Le Premier ministre irlandais veut que le Royaume-Uni reste au coeur de l'UE

Le Premier ministre irlandais Enda Kenny a déclaré lundi souhaiter que le Royaume-Uni reste un "membre central" de l'Union européenne, à l'issue d'un entretien avec son homologue britannique David Cameron à Downing Street.

"Je veux que le Royaume-Uni reste un membre central de l'UE. D'un point de vue irlandais, c'est une question essentielle", a dit M. Kenny.

Selon lui, sur les quatre demandes de réformes formulées par David Cameron, "il y a encore des difficultés concernant une ou deux".

"Mais je pense que ces quatre questions peuvent être résolues dans l'intérêt de tous au sein de l'UE. (...) Elles peuvent être résolues dans un sens très positif", a déclaré M. Kenny dont le pays s'inquiète en particulier du devenir des échanges commerciaux avec le Royaume-Uni qui s'élèvent à 1 milliard d'euros par semaine actuellement, en cas de sortie britannique du club des 28.

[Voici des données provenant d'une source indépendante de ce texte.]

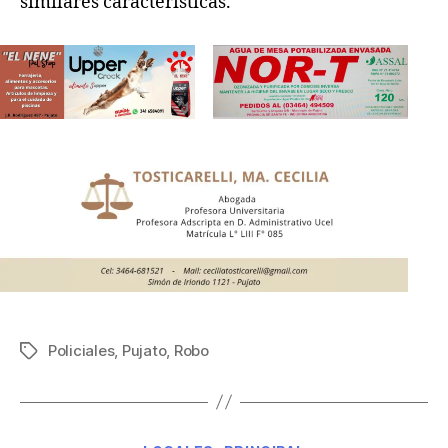
similares características.
Policiales
,
Pujato
,
Robo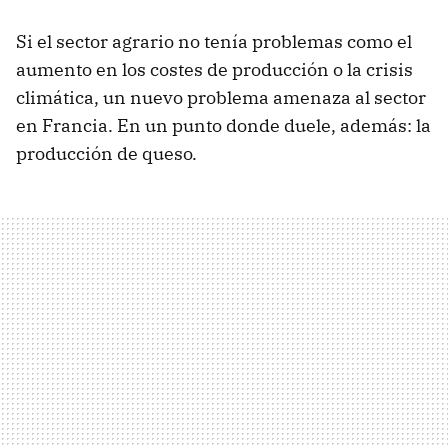
Si el sector agrario no tenía problemas como el
aumento en los costes de producción o la crisis
climática, un nuevo problema amenaza al sector
en Francia. En un punto donde duele, además: la
producción de queso.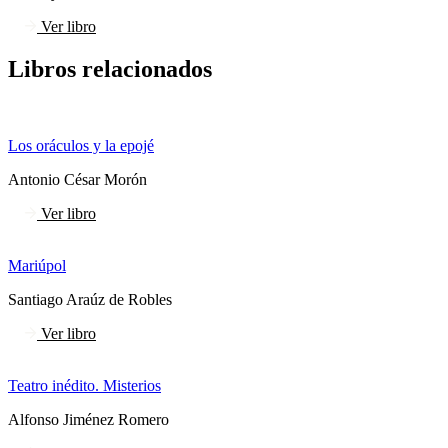
Ver libro
Libros relacionados
Los oráculos y la epojé
Antonio César Morón
Ver libro
Mariúpol
Santiago Araúz de Robles
Ver libro
Teatro inédito. Misterios
Alfonso Jiménez Romero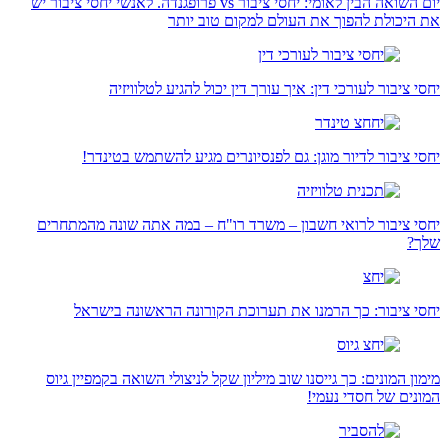
יום השואה הבין לאומי: יחסי ציבור vs פרופגנדה. לאנשי יחסי ציבור יש
את היכולת להפוך את העולם למקום טוב יותר
יחסי ציבור לעורכי דין: איך עורך דין יכול להגיע לטלוויזיה
יחסי ציבור לדיור מוגן: גם לפנסיונרים מגיע להשתמש בטינדר!
יחסי ציבור לרואי חשבון – משרד רו"ח – במה אתה שונה מהמתחרים
שלך?
יחסי ציבור: כך הרמנו את תערוכת הקורונה הראשונה בישראל
מימון המונים: כך גייסנו שוב מיליון שקל לניצולי השואה בקמפיין גיוס
המונים של חסדי נעמי!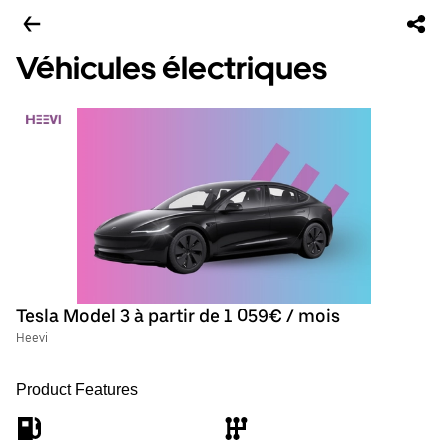
Véhicules électriques
Tesla Model 3 à partir de 1 059€ / mois
Heevi
Product Features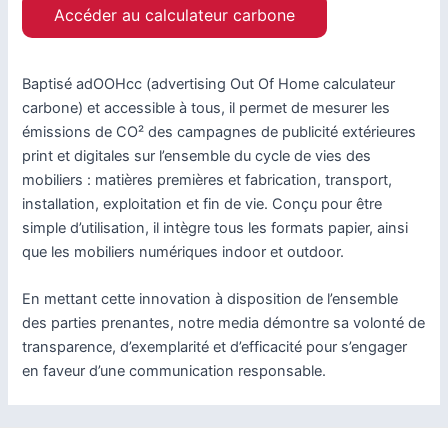
Accéder au calculateur carbone
Baptisé adOOHcc (advertising Out Of Home calculateur
carbone) et accessible à tous, il permet de mesurer les
émissions de CO² des campagnes de publicité extérieures
print et digitales sur l’ensemble du cycle de vies des
mobiliers : matières premières et fabrication, transport,
installation, exploitation et fin de vie. Conçu pour être
simple d’utilisation, il intègre tous les formats papier, ainsi
que les mobiliers numériques indoor et outdoor.
En mettant cette innovation à disposition de l’ensemble
des parties prenantes, notre media démontre sa volonté de
transparence, d’exemplarité et d’efficacité pour s’engager
en faveur d’une communication responsable.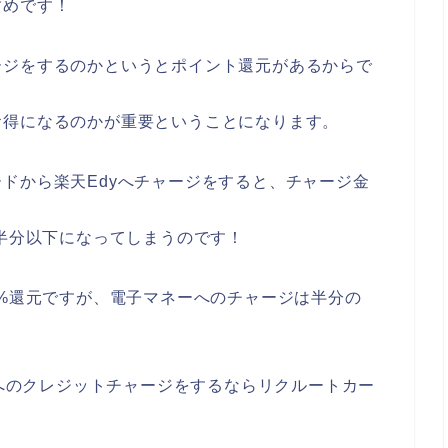
すめです！
ージをするのかというとポイント還元があるからで
お得になるのかが重要ということになります。
ドから楽天Edyへチャージをすると、チャージ金
と半分以下になってしまうのです！
0%還元ですが、電子マネーへのチャージは半分の
。
yへのクレジットチャージをするならリクルートカー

Il a dit espérer que cet accord soit atteint dès le sommet de février "mais je ne peux pas parler pour tous les pays autour de la table", a-t-il ajouté.

Selon M. Kenny, le président du Conseil européen Donald Tusk "présentera un document, probablement la semaine prochaine, concernant ces quatre questions" qui portent sur les allocations sociales aux migrants européens, la zone euro, les questions de compétitivité et de souveraineté.

M. Cameron a, pour sa part, répété qu'il était "possible" qu'un accord intervienne dès février mais que, dans le cas contraire, le temps ne pressait pas puisqu'il s'est donné jusque fin 2017 pour organiser le référendum qu'il a promis sur la question.

"S'il y a un bon accord sur la table, je m'en saisirai et j'expliquerai aux Britanniques pourquoi il faut choisir" de rester dans l'UE. "Mais cela doit être un bon accord", a-t-il ajouté.

Le point le plus controversé des réformes demandées par le Royaume-Uni concerne certaines aides sociales aux immigrants issus de l'UE: M. Cameron voudrait imposer un moratoire de quatre ans avant tout versement.